The other way of being lost, when I was a child, was by being damned. Damned to hell that is, for all eternity. This could happen very easily if you were a Catholic child in the 1950s. If the speeding driver caught you at the wrong moment – let us say, at the midpoint between monthly confessions – then your dried-up soul could snap from your body like a dead twig. Our school was situated handily, so as to increase the risk, between two bends in the road. Last-moment repentance is possible, and stress was placed on it. You might be saved if, in your final welter of mashed bones and gore, you remembered the correct formula. So it was really all a matter of timing. I didn’t think it might be a matter of mercy. M
ercy was a theory that I had not seen in operation. I had only seen how those who wielded power extracted maximum advantage from every situation. The politics of the playground and classroom are as instructive as those of the parade ground and the Senate. I understood that, as Thucydides would later tell me, ‘the strong exact what they can, and the weak yield what they must’.
Accordingly, if the strong said, ‘We are going to Birmingham,’ to Birmingham you must go. We were going to make a visit, my mother said. To whom, I asked; because we had never done this before. To a family we had not met, she said, a family we did not yet know. In the days after the announcement I said the word ‘family’ many times to myself, its crumbly soft sound like a rusk in milk, and I carried its scent with me, the human warmth of chequered blankets and the yeast smell of babies’ heads.

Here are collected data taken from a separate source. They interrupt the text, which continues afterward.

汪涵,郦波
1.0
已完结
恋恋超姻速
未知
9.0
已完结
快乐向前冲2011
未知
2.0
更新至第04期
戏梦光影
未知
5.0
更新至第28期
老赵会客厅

In the week before the visit, I went over in my mind the circumstances that surrounded it. I challenged myself with a few contradictions and puzzles which these circumstances threw up. I analysed who we might be, we who were going to make the visit: because that was not a constant or a simple matter.

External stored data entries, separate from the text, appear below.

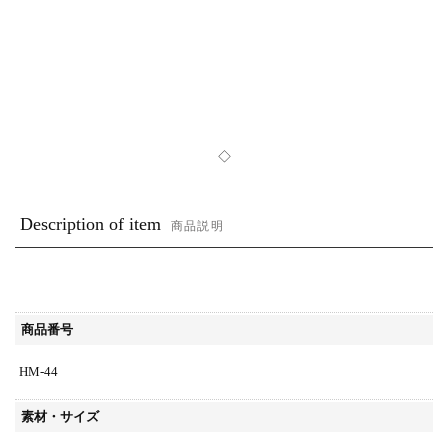
◇
Description of item
商品説明
商品番号
HM-44
素材・サイズ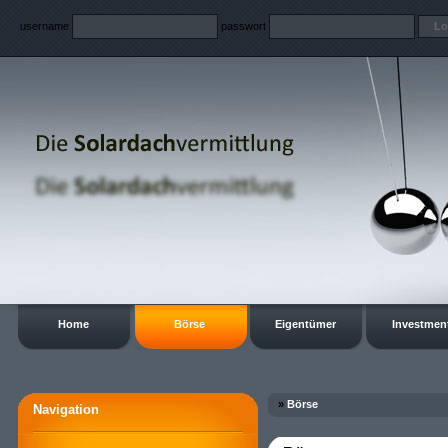
username
passwort
Home
Börse
Eigentümer
Investmen
»
Börse
Navigation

The night before the visit I was sent to bed at eight – even though it was the holidays and Saturday next day. I opened the sash window and leaned out into the dusk, waiting till a lonely string of street lights blossomed, far over the fields, under the upland shadow. There was a sweet grassy fragrance, a haze in the twilight; Dr Kildare’s Friday-night theme tune floated out from a hundred TV sets, from a hundred open windows, up the hill, across the reservoir, over the moors; and as I fell asleep I saw the medics in their frozen poses, fixed, solemn and glazed, like heroes on the curve of an antique jar.